Oct. 2, 2012
-- In several ways, the Russian airline company Transaero is representative of Russia as a country in the post-Soviet era. They have a youthful, modern and thriving energy, with a desire to explore this rich, vast world so new to them. Their commitment to implementing western standards for Russia's airline industry, their loyalty to our very own Boeing, and the company's jet speed growth led by a woman, are hugely impressive and inspiring. My interview with Transaero CEO Olga Pleshakova in Moscow enlightened me on the company's rapid expansion, some growing pains along the way, and her devotion to helping others in need.
As usual, I conducted my due diligence research on Transaero and Pleshakova before the recently scheduled interview in Moscow. Naturally, I had formed a picture in my own head as to what Pleshakova would look like and how the interview would go down. I expected an old, stern Russian woman dressed in a dark grey suit to storm into the office with bodyguards armed with automatic weapons. I expected her not to smile nor show any inkling of a personality while she allows me to ask two questions, no more, which she pre-selected. Wrong I was. Pleshakova is a lovely, sophisticated woman who warmly greeted me and welcomed me into her office where she was open and willing to discuss all of my questions.
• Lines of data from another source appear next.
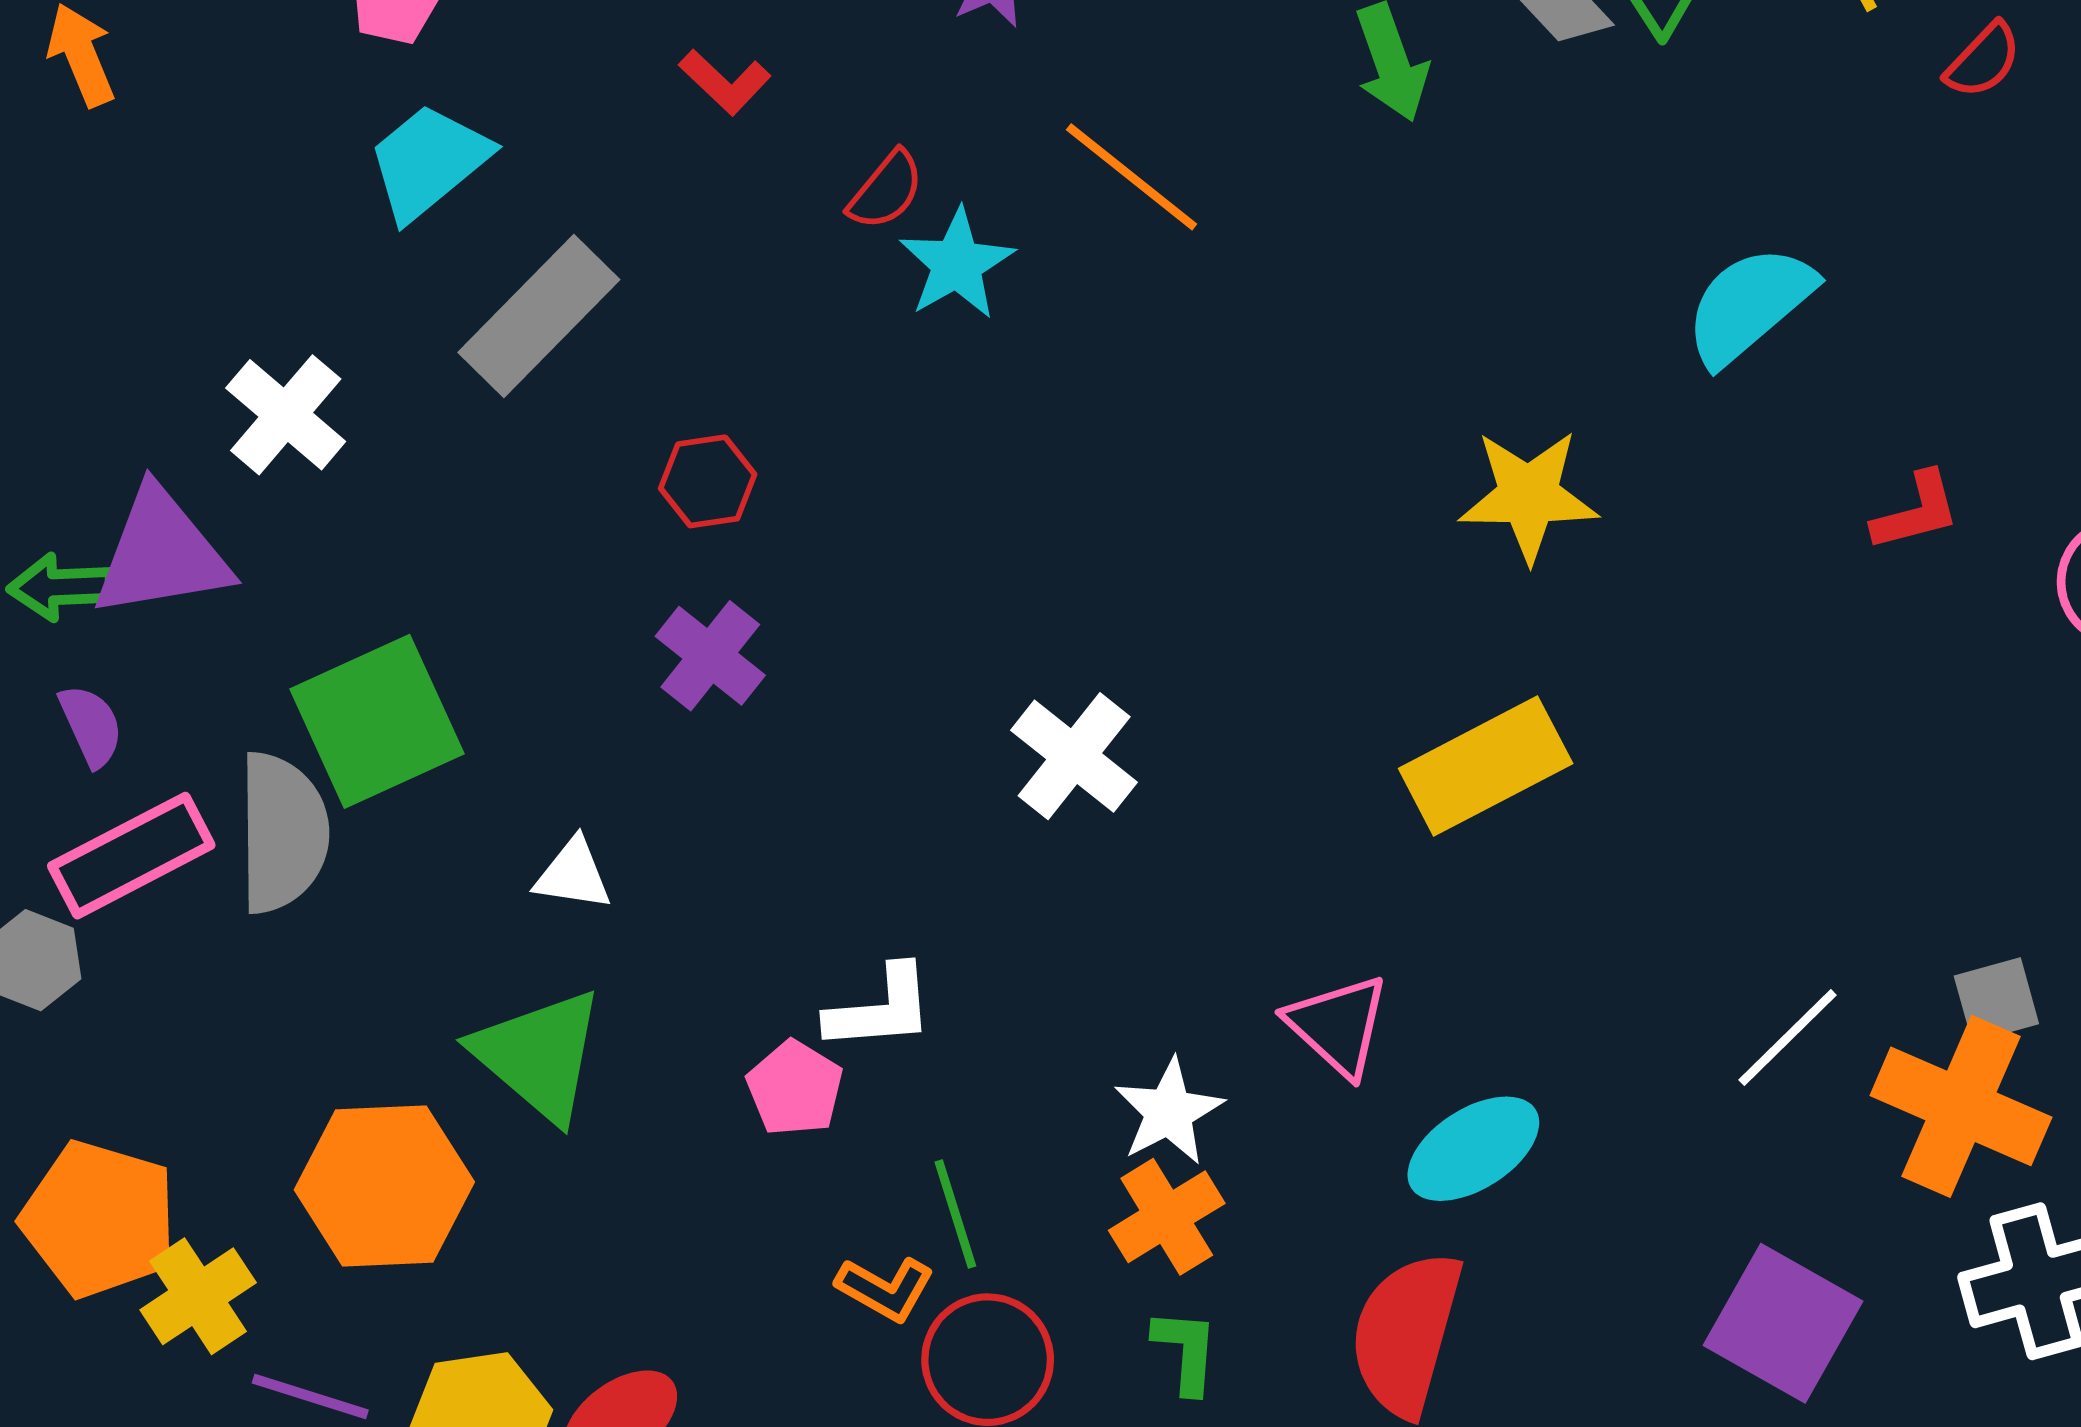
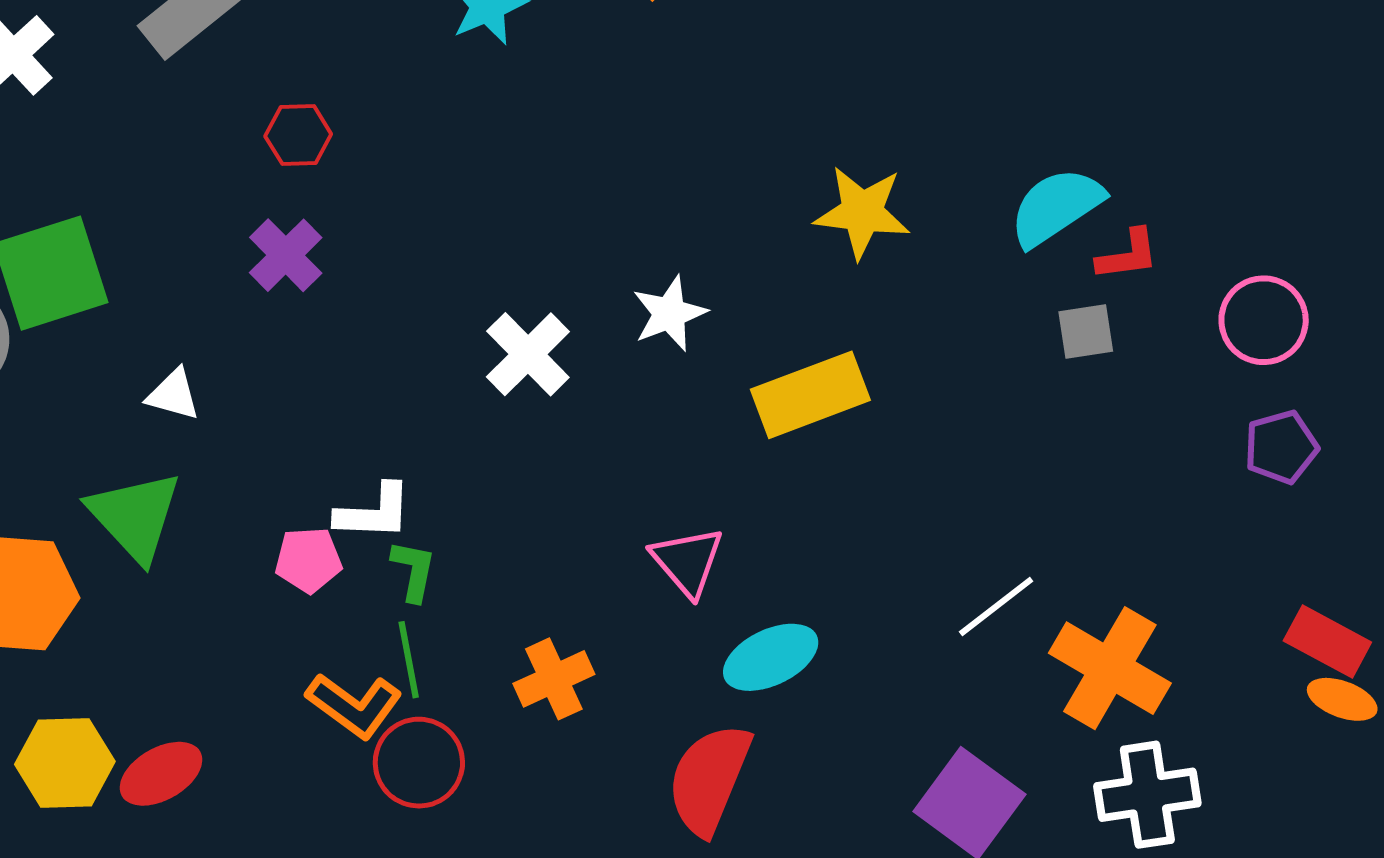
cyan semicircle: (1749, 305) -> (1056, 207), moved
gray square: (1996, 1000) -> (1086, 331), moved
pink pentagon: (795, 1088) -> (308, 560), turned 30
white star: (1169, 1112) -> (669, 314), moved
orange L-shape: (885, 1289) -> (354, 705), size x1.4
green L-shape: (1186, 1351) -> (414, 571), moved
Yes, you read correctly. The General Director, or CEO, of the only privately-owned Russian airline company is a woman, and the first woman to earn the highest position vsxvo in the Russian aviation industry of all time. Deservingly so. Pleshakova earned a Ph.D. in engineering from the Moscow Aviation Institute, and has climbed the ladder within Transaero since 1992, up to her current position as CEO which she attained in 2001.
"There was never a single instance when I had to prove myself," Pleshakova answers when I asked of her rise to this top executive position in a male-dominated industry. Questions of acceptance and equality often arise for Pleshakova, yet she reminds me, "This professional level does not depend on whether you are a man or a woman." She confidently admits, "I never had to apply special efforts to prove my competency."
I asked Pleshakova what social changes she has noticed in Moscow in the recent decade compared to Soviet times. "Moscow is a modern city," she illustrates, "and Russians are more active. The youth all know English and the state of mind and attitudes have changed, in general, for the better." She describes how Russian citizens now have "a more open and friendly approach towards foreigners."